Reputation: 198
With input like:
Roger Federer is a tennis player. Rafael Nadal Parera is also a tennis player. Another legend player is Novak Djokovic.
I am expecting an output like:
Roger_Federer is a tennis player. Rafael_Nadal_Parera is also a tennis player. Another legend player is Novak_Djokovic.
A solution I've tried using positive lookbehind (using Python re
package) is:
re.sub(r"(?<=\w)\s([A-Z])", r"_\1", above_string)
But here, because of \w
, I get an output:
Roger_Federer is a tennis player.

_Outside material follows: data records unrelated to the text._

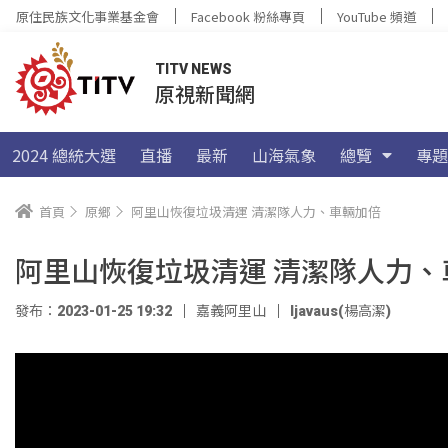
原住民族文化事業基金會
Facebook 粉絲專頁
YouTube 頻道
TITV NEWS
原視新聞網
2024 總統大選
直播
最新
山海氣象
總覽
專題
首頁
原鄉
阿里山恢復垃圾清運 清潔隊人力、車輛加倍
阿里山恢復垃圾清運 清潔隊人力、
發布：2023-01-25 19:32
嘉義阿里山
ljavaus(楊高潔)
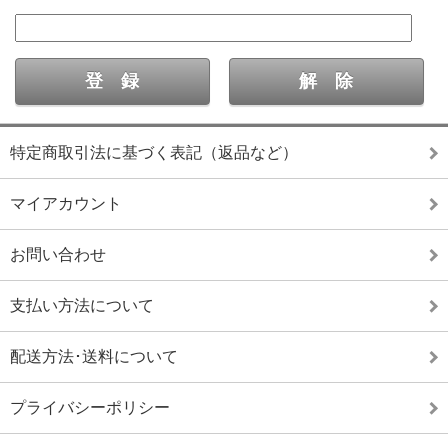
特定商取引法に基づく表記（返品など）
マイアカウント
お問い合わせ
支払い方法について
配送方法･送料について
プライバシーポリシー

Rafael_Nadal_Parera is also a tennis player. Another legend player is_Novak_Djokovic.
Naturally, I can't make it work using r"(?<=[A-Z]\w*)\s([A-Z])"
, because
error: look-behind requires fixed-width pattern
I have to apply this regex on huge number of (and much diverse) articles so I can't afford any loop or a str.replace
bruteforce. I was wondering if anyone could please come with with an efficient solution.
Upvotes: 1
Views: 129
Reputation: 626893
If you do not care about all Unicode uppercase letters, you can use
import re
above_string = "Roger Federer is a tennis player. Rafael Nadal Parera is also a tennis player. Another legend player is Novak Djokovic."
print( re.sub(r"\b([A-Z]\w*)\s+(?=[A-Z])", r"\1_", above_string) )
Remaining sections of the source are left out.